- Eight Mile Location within Alabama Eight Mile Location within the United States
- Coordinates: 30°45′49″N 088°07′37″W﻿ / ﻿30.76361°N 88.12694°W
- Country: United States
- State: Alabama
- County: Mobile
- Elevation: 33 ft (10 m)
- Time zone: UTC-6 (Central (CST))
- • Summer (DST): UTC-5 (CDT)
- ZIP code: 36613
- Area code: 251
- GNIS ID: 117888

= Eight Mile, Alabama =

Unincorporated community in Alabama, United States

Eight Mile is an unincorporated community in Mobile County, Alabama, United States. The community is named for its distance from the city of Mobile. Part of it was annexed in the mid-20th century by the city of Prichard, Alabama.

==History==
===2008 Mercaptan spill ===
In 2008, lightning struck a mercaptan storage tank at a Mobile Gas Service Corp. Underground natural gas pipeline at the Whistler Junction gas transfer facility within the Eight Mile community. An estimated 500 USgal of Mercaptan, the chemical odorant added to natural gas to help detect leaks, spilled into the soil and groundwater for six months, according to Alabama state environmental officials. It has migrated to ponds and surfaced, polluting the community's air.

Beginning in 2011, residents in Eight Mile began complaining of an overwhelming mercaptan odor and associated health problems. They have concerns about the damage to their health from the chemical, and to property values from its persistent rotten egg smell. They appealed for a state and federal investigation.

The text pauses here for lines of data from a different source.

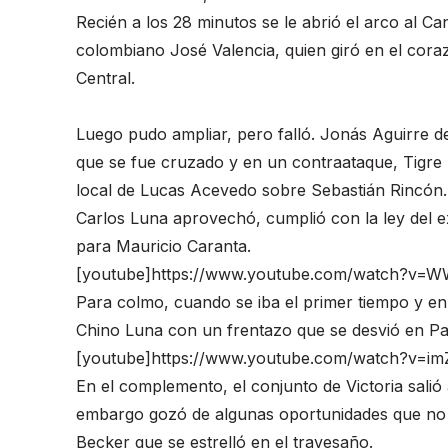
Recién a los 28 minutos se le abrió el arco al C
colombiano José Valencia, quien giró en el coraz
Central.
Luego pudo ampliar, pero falló. Jonás Aguirre
que se fue cruzado y en un contraataque, Tigre 
local de Lucas Acevedo sobre Sebastián Rincón.
Carlos Luna aprovechó, cumplió con la ley del ex
para Mauricio Caranta.
[youtube]https://www.youtube.com/watch?v=
Para colmo, cuando se iba el primer tiempo y en 
Chino Luna con un frentazo que se desvió en Pau
[youtube]https://www.youtube.com/watch?v=i
En el complemento, el conjunto de Victoria salió
embargo gozó de algunas oportunidades que no p
Becker que se estrelló en el travesaño.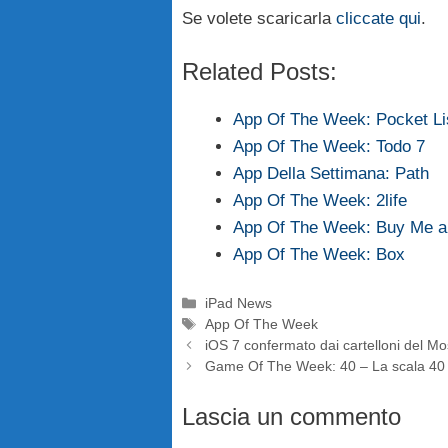
Se volete scaricarla
cliccate qui
.
Related Posts:
App Of The Week: Pocket Lis
App Of The Week: Todo 7
App Della Settimana: Path
App Of The Week: 2life
App Of The Week: Buy Me a 
App Of The Week: Box
Categorie
iPad News
Tag
App Of The Week
iOS 7 confermato dai cartelloni del M
Game Of The Week: 40 – La scala 40
Lascia un commento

Mobile Gas officials maintained that the odor had nothing to do with their operations; they did not publicly acknowledge the leak or the lightning strike until April 2012. In subsequent court documents, Mobile Gas acknowledged the leak, but claimed the responsibility is with the waste cleanup firms they had hired to get rid of the spilled chemical. Sempra Energy acquired the Eight Mile facility several months after the accident and owned it until September 2016. Sempra Energy also owns the well that caused the massive 2015−16 Aliso Canyon gas leak in the Santa Susana Mountains and San Fernando Valley of Southern California.

In 2015 Mobile Gas started operating a new water pollution remediation ozone treatment process system. Mercaptan was federally reclassified as a hazardous chemical by the Frank R. Lautenberg Chemical Safety for the 21st Century Act, passed by Congress and signed by President Obama in 2016.

==Geography==
Eight Mile is located west of Mobile Bay and just north of the Gulf of Mexico. The elevation is 33 ft. Chickasabogue Park is located in Eight Mile.

==Demographics==
The mostly African-American enclave had a median income in 2014 of $35,000.

==Notable people==

- Mikhail Torrance, professional basketball player, was born and grew up in Prichard.
- Kadarius Toney, professional football player.